VAKRA: A New Benchmark That Shows How Bad AI Agents Are at Real Work

I’ve been watching the AI agent space for a while now, and there’s been a lot of hand-waving about how agents are going to revolutionize enterprise workflows. But talk is cheap. What happens when you actually make these agents do real work?

That’s the question the team at IBM Research tried to answer with VAKRA—a benchmark that dropped a few weeks ago and has been making the rounds on Hugging Face. The results aren’t pretty.

What VAKRA Actually Tests

Most AI benchmarks are like test-driving a car in an empty parking lot. Sure, the car can accelerate and brake, but what happens when you hit rush hour traffic? VAKRA is rush hour traffic.

It’s a tool-grounded, executable benchmark. That means agents have to actually call APIs, retrieve data, and chain multiple steps together to complete tasks. No multiple choice. No static datasets. Real execution traces that show whether the agent finished the job or crashed and burned.

The setup is genuinely impressive: over 8,000 locally hosted APIs backed by real databases across 62 domains, plus document collections that align with those domains. Tasks require 3 to 7 reasoning steps, mixing structured API calls with unstructured document retrieval. The queries are written in natural language, so the agent has to figure out what tools to use and in what order.

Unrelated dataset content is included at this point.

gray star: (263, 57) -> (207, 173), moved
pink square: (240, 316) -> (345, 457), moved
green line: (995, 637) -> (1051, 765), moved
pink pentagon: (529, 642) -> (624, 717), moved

Here’s a concrete example from the dataset:

“Which football team has a build-up play speed of 31, build-up plan dribbling of 53, and build-up play passing of 32?”

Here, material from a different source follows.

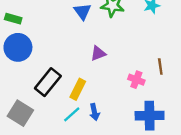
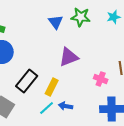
purple triangle: (98, 53) -> (69, 57), size x1.5
blue arrow: (94, 112) -> (66, 106), turned 112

To answer this, the agent needs to call get_data to initialize the dataset, then chain multiple select_data_equal_to calls to filter down to the right team. The answer is FC Barcelona. Simple for a human. Not so simple for most current models.

The Four Capabilities

VAKRA breaks down into four task categories, each testing a different weakness:

1. API Chaining with Business Intelligence APIs – 2,077 test instances across 54 domains. Agents have to chain 1-12 tool calls using generic data manipulation tools (think Tableau-style filtering and sorting) or more specialized ones. The catch? You must call get_data first to initialize the data source, and the full dataset stays server-side to avoid bloated transfers. The agent only gets a lightweight preview.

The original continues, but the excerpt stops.